If from earlier scouting you know of a ridge with trees that will produce even a decent crop of acorns, go there now and set a stand. With other food sources limited and iffy, deer will travel and work those hardwood ridges more than ever. Beginning around Oct. 15, you will find lots of fresh scrapes (and rubs) on a ridge, and it will be a hot travel corridor to hunt.
Tactic 3: Hunt “Rub Draws”
A study in west-central Tennessee by deer researcher Bryan Kinkel found that bucks prefer to rub in two types of terrains—“valleys” and “secondary points.” You know the valleys—draws, hollows, swales, whatever you call them in your part of the world. Kinkel’s research found that swales and draws with brushy ground cover (big bucks love it!) had twice as many rubs than other hollows and valleys with less vegetation. The brushy draws are prime travel lanes and good places for stands all month.
Tactic 4: Hunt the Cold Front
Download the free Realtree Weather app on your phone or tablet, and keep an eye on the weather every day. The two days after the first cold front of October blows through and drops the temperature from, say, 75 or 80 degrees to 50 or 40 is one of the best times all fall to be in a bow stand. Bucks in winter coats that were sluggish in the early fall heat get revved up and finally feel like moving more. The later in October a front hits, the better really; the rut is coming, the bucks feel it, and they walk harder in daylight, scraping and wandering for the first hot does. So when you see the first cold front (dry or rainy) coming, take off work and get your butt in your best stand for at least the next two days.

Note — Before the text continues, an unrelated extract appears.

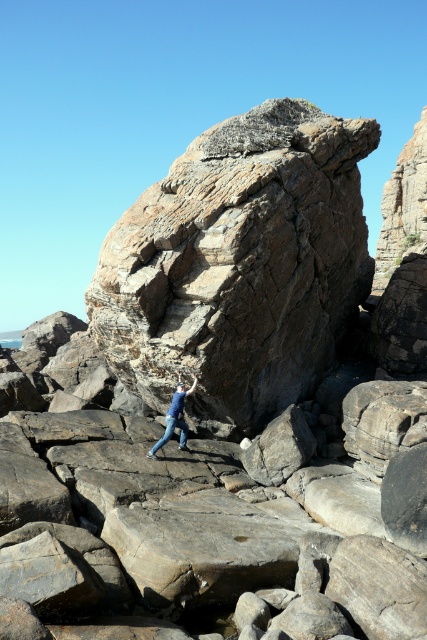 You are a hiker standing at the base of the rusty stone boulder at center. You want to reach the top of it. Given that the boulder is 14.07 meters away from you, can you estimate how far you need to climb vertically?

The question asks about vertical distance, but the provided information only specifies the horizontal distance of 14.07 meters from the viewer to the rusty stone boulder at center. Without knowing the boulder height or the slope angle, it is impossible to calculate the vertical climbing distance.

You are a hiker trying to reach the top of the rusty stone boulder at center. You notice the blue denim jeans at center are in your path. Can you safely step over them while climbing?

The rusty stone boulder at center is above the blue denim jeans at center, so you can safely step over the blue denim jeans at center while climbing.

You are a hiker trying to reach the top of the rusty stone boulder at center. Based on the image, what is the nearest object to your current position at point (239, 264)?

Tactic 5: Love the Full Moon?
Halloween week, the bewitching week, is one of the best times to bowhunt any year, and I think the full moon this Oct. 29 will make it even better. For years I have been working on a radical new theory: The full moon closest to the peak rut is better than the dark moon for big-buck movement. Of course you’ve heard the exact opposite for decades—that the dark moon is better—but I’m changing my thinking on that.
I’m no biologist, but I am a hard-core deer hunter and a keen observer of nature and what goes on in the woods around me. I can’t explain exactly why yet, but no doubt I see a lot—I repeat, a lot—of big deer on the prowl during a full moon phase in late October or early to mid-November. More bucks than during dark moon phases of the rut. I see these bucks early, midday and late in the afternoon; time of day wise, there seems no discernible pattern to the deer movement.
What I can say with reasonable certainty is that if you bowhunt Halloween week, and sit in a well-placed tree stand for as long as you can hack it every day, you have a better than 50/50 chance of seeing—and maybe shooting—a big buck. In this October game, those are darn good odds. Good luck!
Must-Have October Gear
Any time you sit in a stand in October, especially a morning stand in the timber, you ought to grunt every 30 minutes in hopes of striking a buck tingling with the rut feel and starting to move around. If a buck hears you, he might veer over for a look. One of the most realistic-sounding grunt calls I’ve used costs just $7.99; Buck Gardner Trophy Deer Call.
Oct. 20 through early November is the time to set a tarsal lure near your stand. A prowling buck might come to the nasty smell of a rival invading his turf. I hang wicks doused with Mega-Tarsal Plus around my stands.